Statement — The General Administration Department has issued a circular informing all employees that henceforth they can take their lunch break at any half-hour slot between 1:00 pm and 2:30 pm.\n\nAssumptions —\nI. Employees will welcome the flexibility and actually use different time slots.\nII. Work will not fully stop, because staggered lunch will maintain continuity.

Difficulty: Medium

Correct Answer: if both Assumption I and II are implicit

Explanation:


Introduction / Context:
A policy allowing staggered lunch slots aims to combine employee convenience with uninterrupted organizational operations. The decision presupposes that employees will distribute themselves across the available slots and that this distribution will help keep the workflow going. Without these two beliefs, the policy would not achieve its intended operational benefit and would offer only cosmetic change.



Given Data / Assumptions:


  • Policy: any half-hour lunch slot between 1:00 pm and 2:30 pm.
  • I: employees will use different slots rather than clustering at the same time.
  • II: staggered timing will prevent a total halt in work.


Concept / Approach:
Revenue, service, or workflow continuity in offices depends on overlapping presence. Staggering break times is a classic operations tactic. The policy makes sense only if employees both appreciate and adopt the flexibility (I) and if that adoption actually preserves continuity (II). Therefore both assumptions must be implicit for the policy rationale to hold.



Step-by-Step Solution:


1) Identify organizational goal: avoid full downtime at lunch hour.2) Goal requires staggered uptake by employees (I).3) Staggered uptake enables continuous coverage (II).4) Conclude both I and II are implicit.
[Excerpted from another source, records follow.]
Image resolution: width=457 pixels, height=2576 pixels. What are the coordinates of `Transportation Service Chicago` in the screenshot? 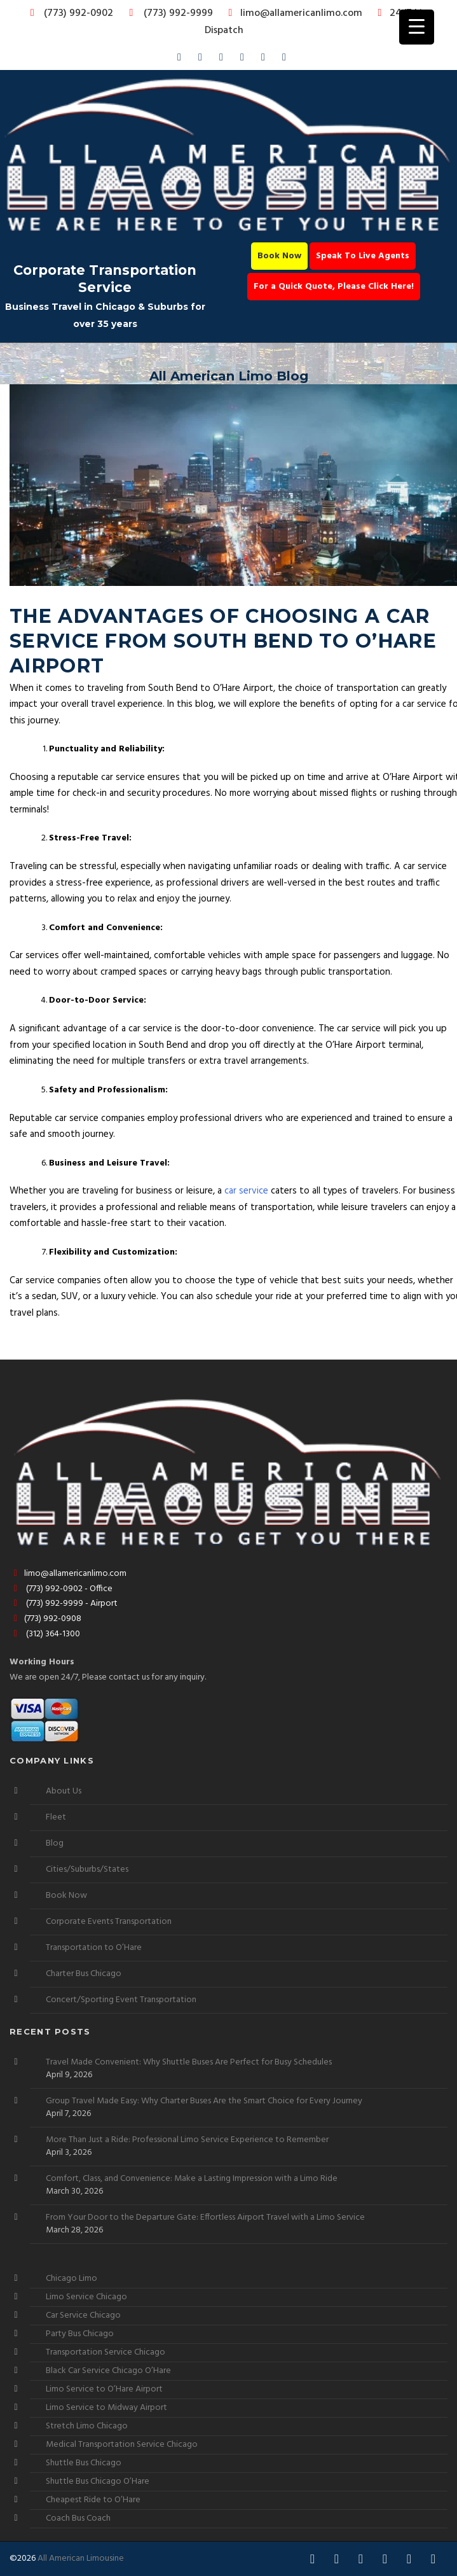 It's located at (105, 2352).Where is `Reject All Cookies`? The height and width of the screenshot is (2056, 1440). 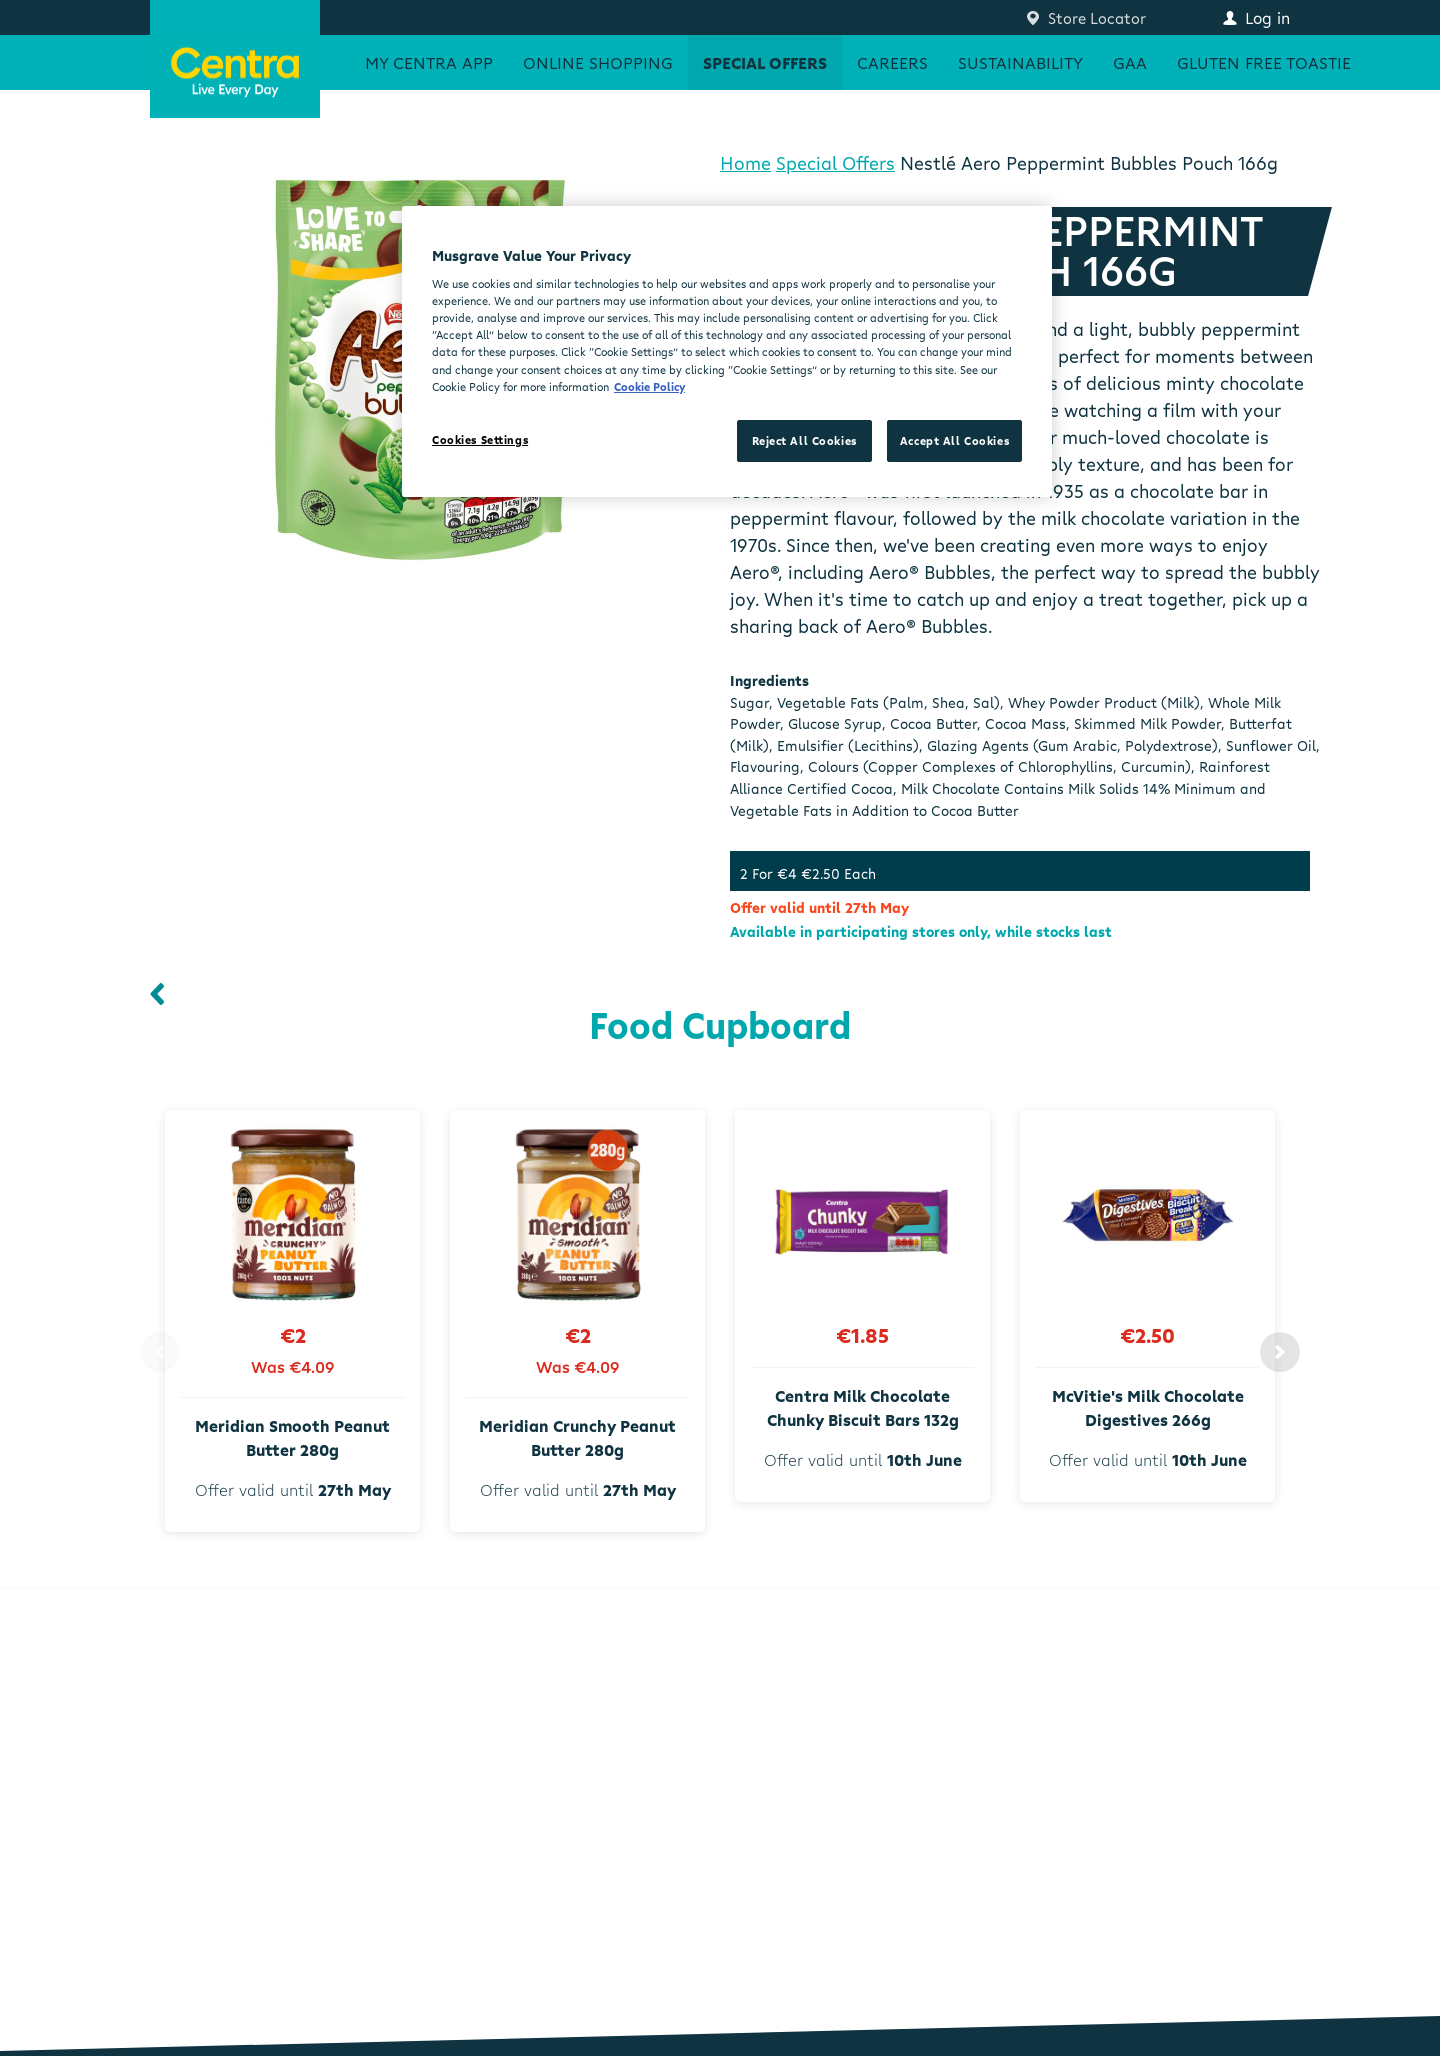 Reject All Cookies is located at coordinates (804, 440).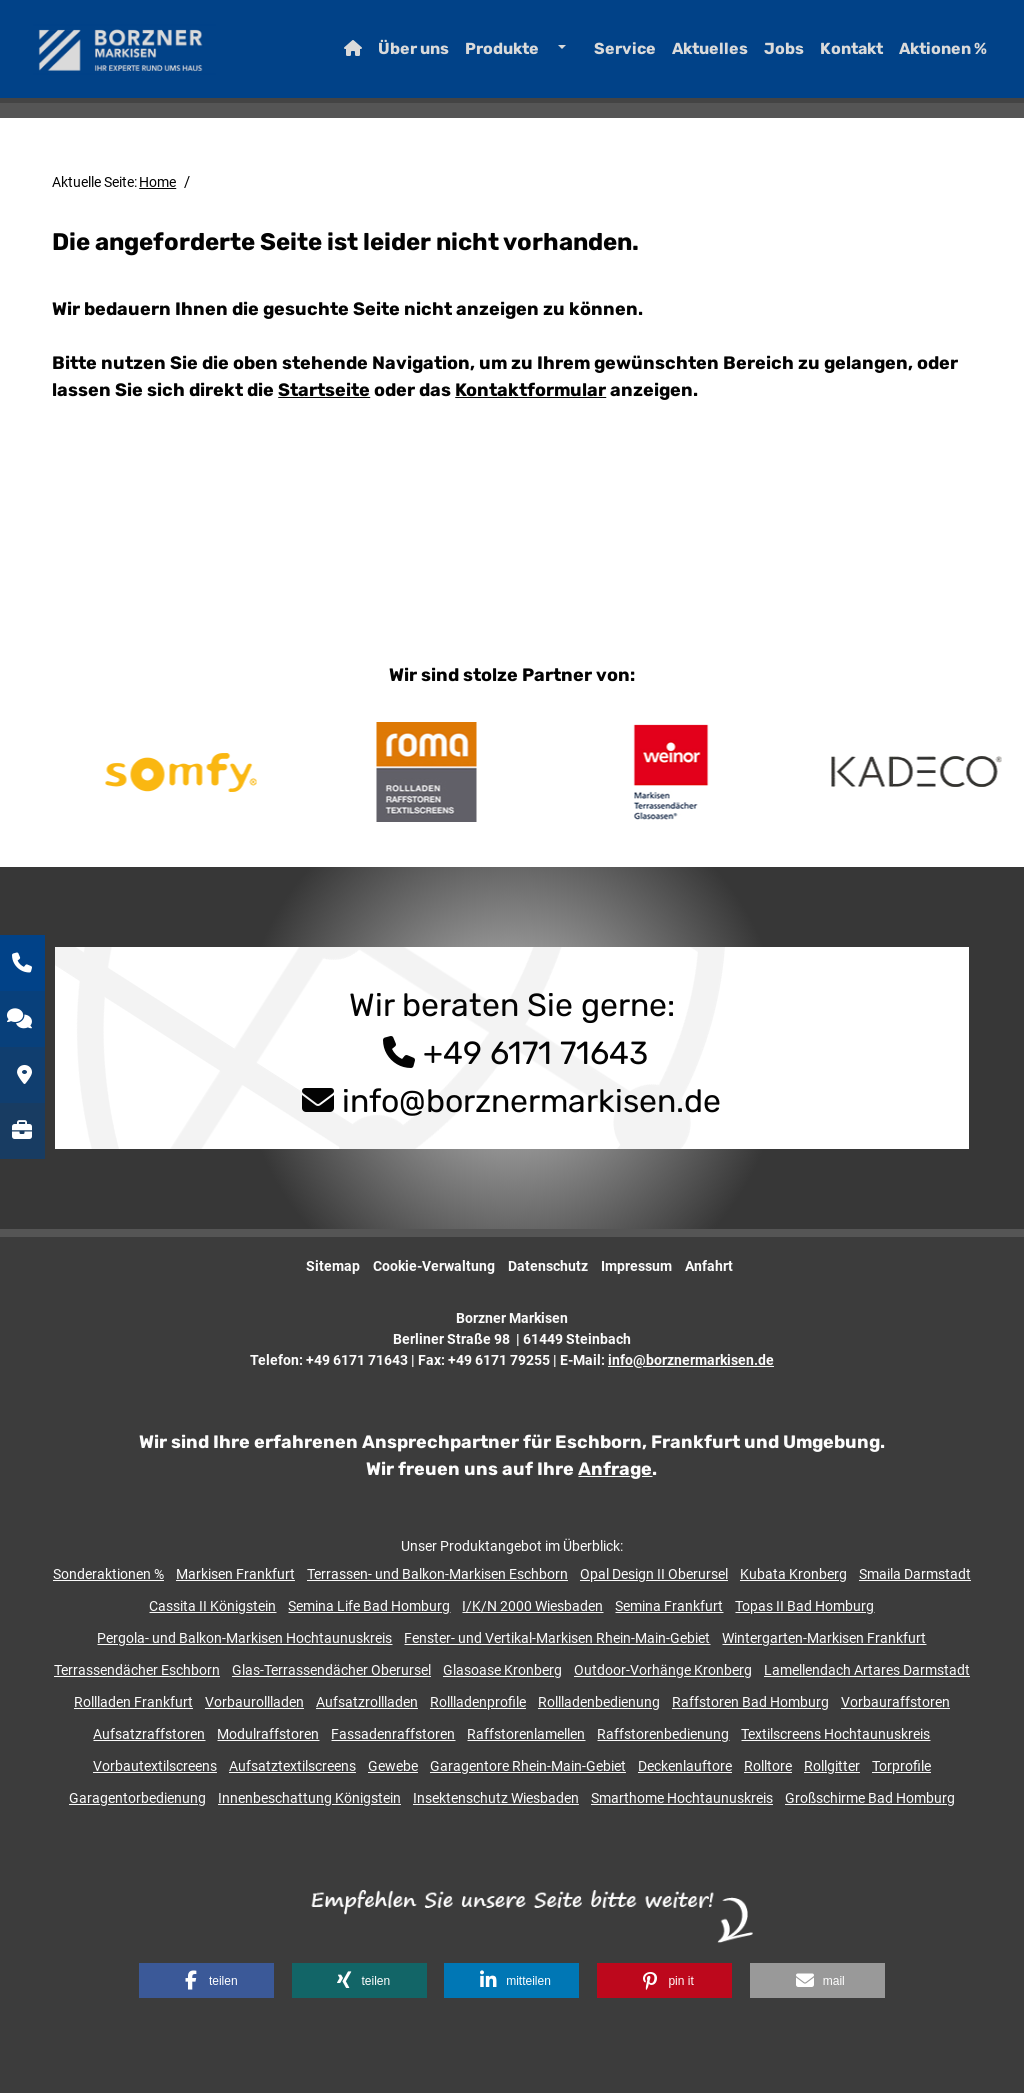 This screenshot has width=1024, height=2093. What do you see at coordinates (557, 1638) in the screenshot?
I see `Fenster- und Vertikal-Markisen Rhein-Main-Gebiet` at bounding box center [557, 1638].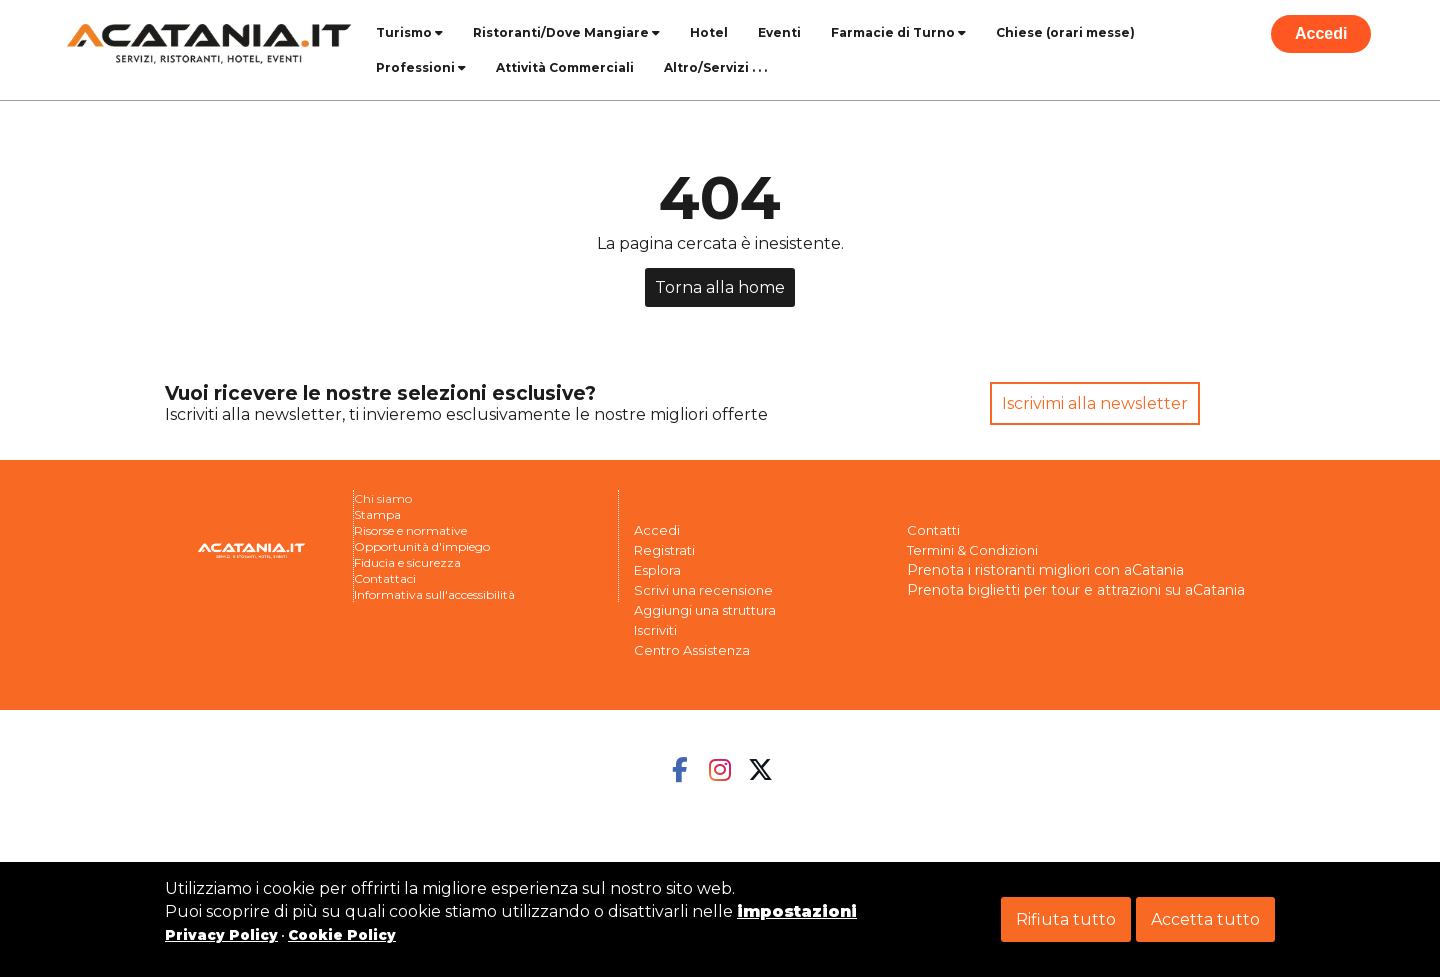 The height and width of the screenshot is (977, 1440). What do you see at coordinates (565, 67) in the screenshot?
I see `Attività Commerciali` at bounding box center [565, 67].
Verification / Alternative check:
If employees ignore flexibility and still break together, continuity fails. If continuity were not improved by staggering, there would be no operational reason for the policy. Both contradictions confirm that I and II are needed.



Why Other Options Are Wrong:


Only I or only II: each alone is insufficient to justify the policy.Either: still incomplete.Neither: contradicts the policy logic.


Common Pitfalls:
Overlooking that such policies rely on actual employee behavior, not just permission language.



Final Answer:
Both Assumption I and II are implicit.